As an employee of Institute for fiscal studies after researching on the market it is found that The following three question are arise in the problem of economic scarcity and resource allocation;
- How to produce
- What to produce
- For whom to produce
The main three problem are given below:
Lack of productive efficiency: the productive efficiency means the absence of waste in production procedure. It refers the question “how”. The business have to produce the right thing at the right time and the required quantity also. Here the business man have to bear the knowledge of production procedure. Without this it is almost impossible for the business to overcome this type of problem.
Lack of allocative efficiency: The allocative efficiency is the process to allocate the product among the inhabitants of the society. The power of the consumption of the inhabitants of the society is so much important in this section. It refers the question “what’’.
Lack of distributive efficiency: Distributive efficiency means the efficiency to distribute the al product in the market. Here it can said that produce those quantity which is needed for the society members. So it is the task to sell all the product in the market. This section fulfil the question “for whom’’(Amsterdam, 2010).
1.2 How equilibrium in a market is achieved
The relationship between the quantity and price are expressed by the supply and the demand curves. The equilibrium is exists when the supply and demand are equal. The curves effect on the large business as well as on the small business as there is include the factors of quantity and price. The consumers and the combined business actions affect the supply and demand curve in different industries. After doing investigation on the market as an employee of fiscal institute for studies the way to achieve equilibrium in a market is given below:
- Shifts: The demand and supply curve assume that the all things are constant. And if they are not there is an upward and downward shift is exist which means the whole curve change down or up.
- Basics: the curves are the plots of the price on the horizontal and vertical which is correspondently X-axis and Y-axis. Here the demand curve is a curve of downward slopping which show the inverse relationship between the quantity and the price because demand falls when price rise and demand rise when price falls.
- Shift effect: in the supply and demand curve the upward shift affect the quantity and price of equilibrium. If the shift is upward it means supply decreases but the demand is steady. The price increase but quantity falls.

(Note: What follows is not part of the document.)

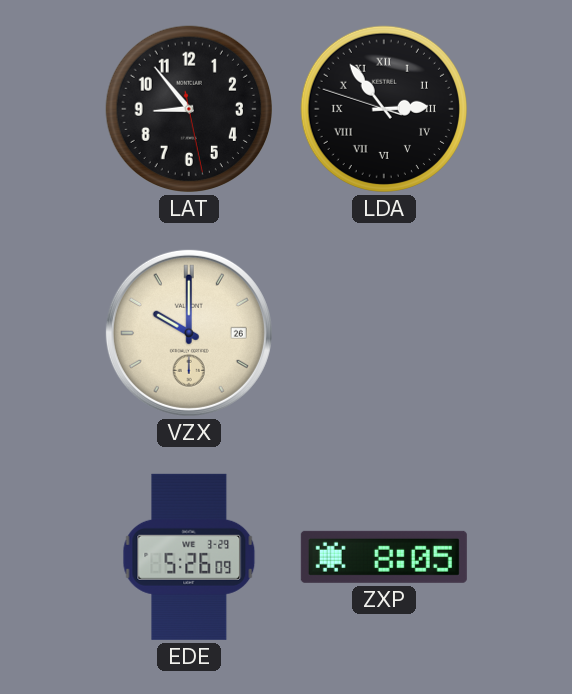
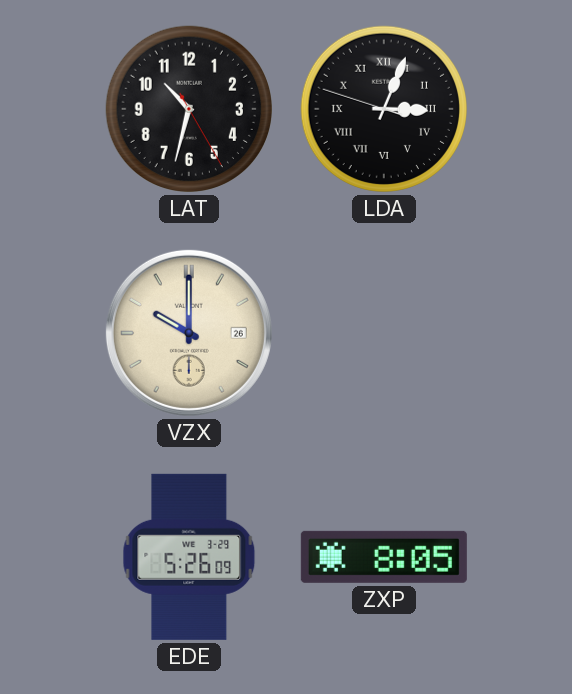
LAT: 8:53 -> 10:32
LDA: 2:53 -> 3:03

- The intersection of demand and supply curves arte the equilibrium price. Markets spread equilibrium because prices that above or below for an equilibrium price which lead the shortage and surpluses (Amsterdam, 2010).
1.3 evaluate the importance of differing market systems
And
1.4 evaluate the role of opportunity costs in determining how economies make decisions
Depending on the companies and the industry there are various types of market system are exist in the market. The impotency for the business is to understand the type what they are operating in their marketing system to make price decision and in many other sectors. As an employee of the institute of fiscal studies after researching the following impotency in differing market and the role of opportunity costs are found.
Perfect Competition: Which market system is characterized by many sellers and buyers are called perfect competition. Here the number of buyers and sellers are infinite. This type of marketing system is very good for the both buyers and sellers as they can buy their product or sell their product anywhere they want (Zhang, 2000).